* [TASK BRIEF]: An exact copy of every line from the one holding "ור הנזילה ובחומרתה." to the end of the entries below is required; leave the pictures out.
[PROVIDED RECORDS Boundary: Start]
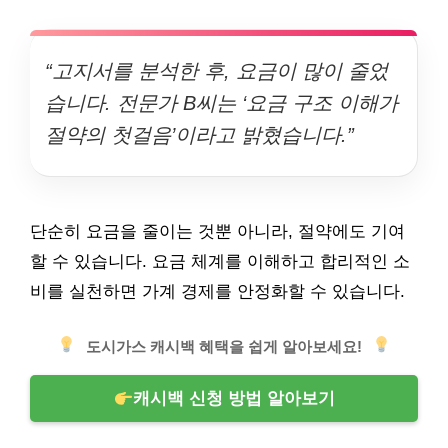
“고지서를 분석한 후, 요금이 많이 줄었
습니다. 전문가 B씨는 ‘요금 구조 이해가
절약의 첫걸음’이라고 밝혔습니다.”
단순히 요금을 줄이는 것뿐 아니라, 절약에도 기여
할 수 있습니다. 요금 체계를 이해하고 합리적인 소
비를 실천하면 가계 경제를 안정화할 수 있습니다.
도시가스 캐시백 혜택을 쉽게 알아보세요!
캐시백 신청 방법 알아보기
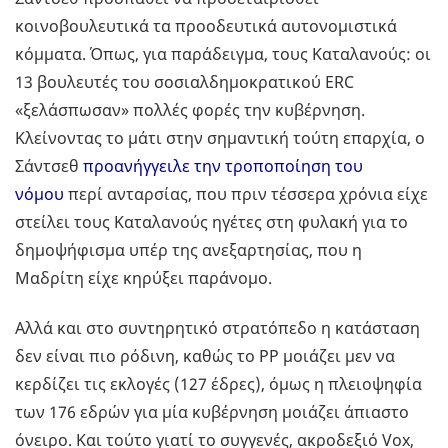
κοινοβουλευτικά τα προοδευτικά αυτονομιστικά
κόμματα. Όπως, για παράδειγμα, τους Καταλανούς: οι
13 βουλευτές του σοσιαλδημοκρατικού ERC
«ξελάσπωσαν» πολλές φορές την κυβέρνηση.
Κλείνοντας το μάτι στην σημαντική τούτη επαρχία, ο
Σάντσεθ
προανήγγειλε την τροποποίηση του
νόμου
περί ανταρσίας, που πριν τέσσερα χρόνια είχε
στείλει τους Καταλανούς ηγέτες στη φυλακή για το
δημοψήφισμα υπέρ της ανεξαρτησίας, που η
Μαδρίτη είχε κηρύξει παράνομο.
Αλλά και στο συντηρητικό στρατόπεδο η κατάσταση
δεν είναι πιο ρόδινη, καθώς το ΡΡ μοιάζει μεν να
κερδίζει τις εκλογές (127 έδρες), όμως η πλειοψηφία
των 176 εδρών για μία κυβέρνηση μοιάζει άπιαστο
όνειρο. Και τούτο γιατί το συγγενές, ακροδεξιό Vox,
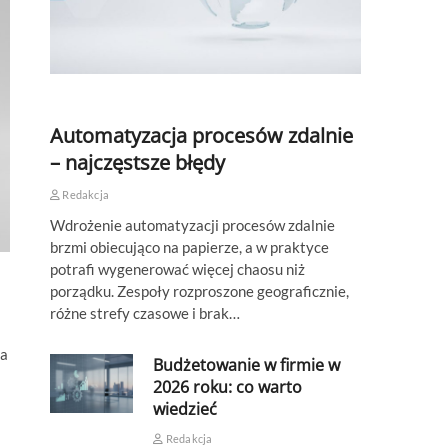
Automatyzacja procesów zdalnie
– najczęstsze błędy
Redakcja
Wdrożenie automatyzacji procesów zdalnie
brzmi obiecująco na papierze, a w praktyce
potrafi wygenerować więcej chaosu niż
porządku. Zespoły rozproszone geograficznie,
różne strefy czasowe i brak…
ca
Budżetowanie w firmie w
2026 roku: co warto
wiedzieć
Redakcja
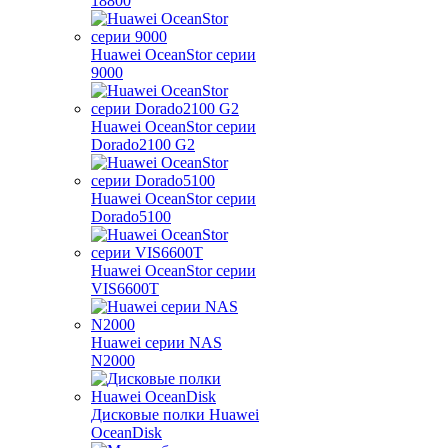
18800
Huawei OceanStor серии
9000
Huawei OceanStor серии
Dorado2100 G2
Huawei OceanStor серии
Dorado5100
Huawei OceanStor серии
VIS6600T
Huawei серии NAS
N2000
Дисковые полки Huawei
OceanDisk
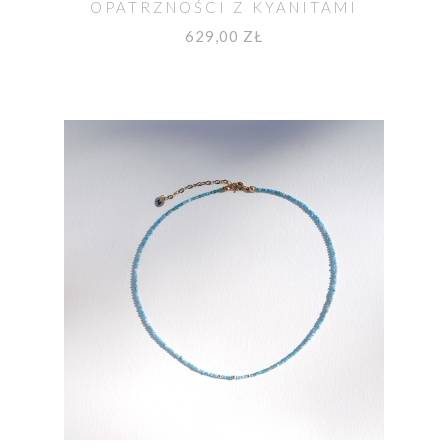
OPATRZNOŚCI Z KYANITAMI
629,00 ZŁ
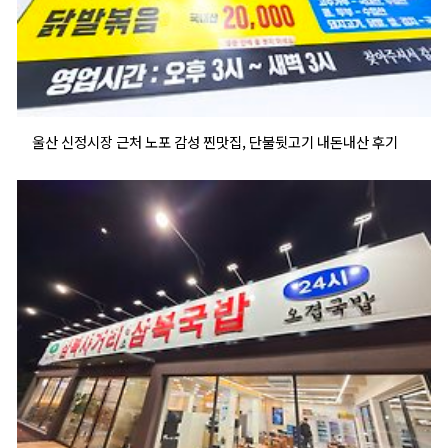
울산 신정시장 근처 노포 감성 찐맛집, 단불뒷고기 내돈내산 후기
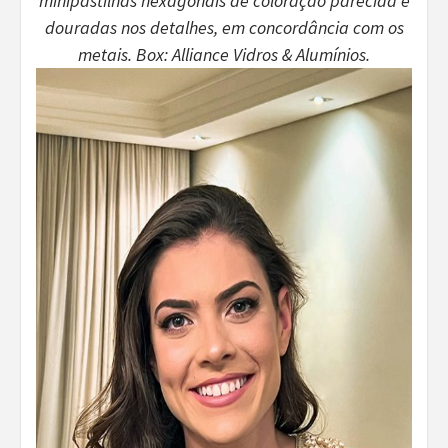
minipastilhas hexagonais de coloração parecida e
douradas nos detalhes, em concordância com os
metais. Box: Alliance Vidros & Alumínios.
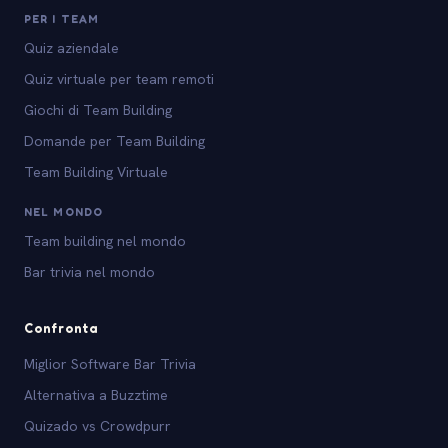
PER I TEAM
Quiz aziendale
Quiz virtuale per team remoti
Giochi di Team Building
Domande per Team Building
Team Building Virtuale
NEL MONDO
Team building nel mondo
Bar trivia nel mondo
Confronta
Miglior Software Bar Trivia
Alternativa a Buzztime
Quizado vs Crowdpurr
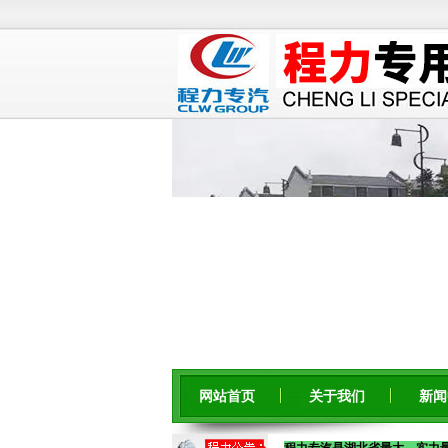
网站首页
关于我们
新闻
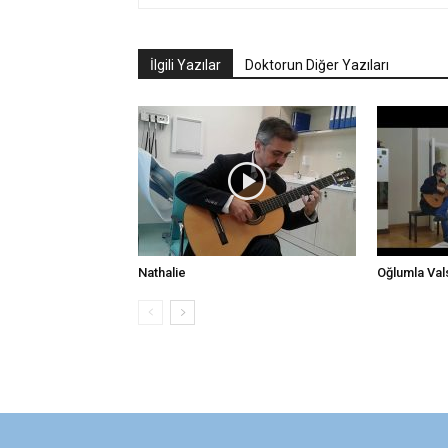
İlgili Yazılar
Doktorun Diğer Yazıları
Nathalie
Oğlumla Val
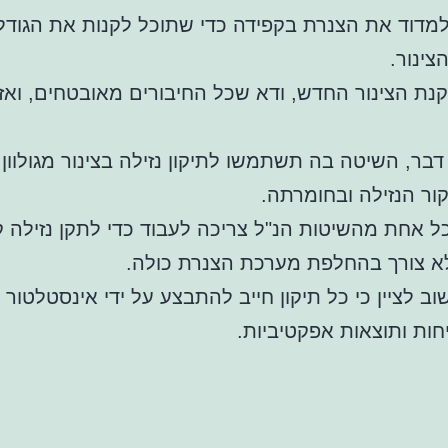
מדוד את הצנרת בקפידה כדי שתוכל לקנות את הגודל 
צינור.
ת הצינור החדש, ודא שכל החיבורים מאובטחים, ואז 
דבר, השיטה בה תשתמשו לתיקון נזילה בצינור מגולוון
ור הנזילה ובחומרתה.
ל אחת מהשיטות הנ"ל צריכה לעבוד כדי לתקן נזילה ק
לא צורך בהחלפת מערכת הצנרת כולה.
וב לציין כי כל תיקון חייב להתבצע על ידי אינסטלטור 
חות ותוצאות אפקטיביות.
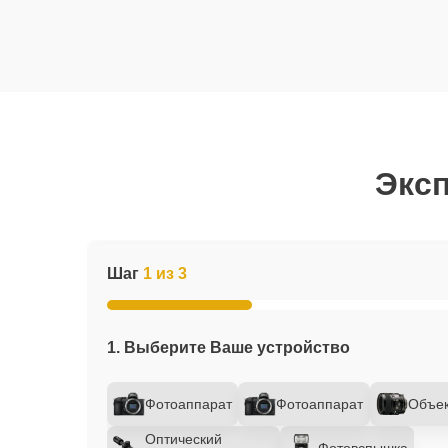
Эксп
Шаг
1 из 3
1. Выберите Ваше устройство
Фотоаппарат
Фотоаппарат
Объек
Оптический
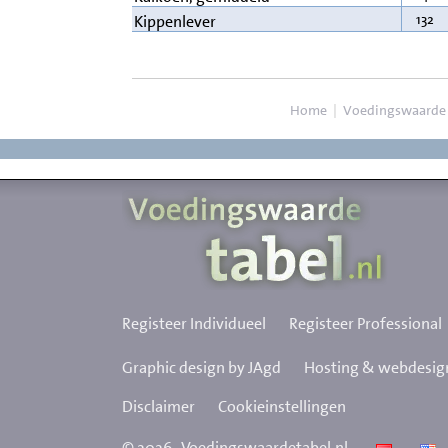
132
Kippenlever
Home
|
Voedingswaarde
Registeer Individueel
Registeer Professional
Graphic design by JAgd
Hosting & webdesign
Disclaimer
Cookieinstellingen
©
2026
Voedingswaardetabel.nl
[PROVIDED RECORDS Boundary: End]
* [ANSWER TO THIS TASK]:
ור הנזילה ובחומרתה.
ל אחת מהשיטות הנ"ל צריכה לעבוד כדי לתקן נזילה ק
לא צורך בהחלפת מערכת הצנרת כולה.
וב לציין כי כל תיקון חייב להתבצע על ידי אינסטלטור 
חות ותוצאות אפקטיביות.
Эксп
Шаг
1 из 3
1. Выберите Ваше устройство
Фотоаппарат
Фотоаппарат
Объек
Оптический
132
Kippenlever
Home
|
Voedingswaarde
Registeer Individueel
Registeer Professional
Graphic design by JAgd
Hosting & webdesign
Disclaimer
Cookieinstellingen
©
2026
Voedingswaardetabel.nl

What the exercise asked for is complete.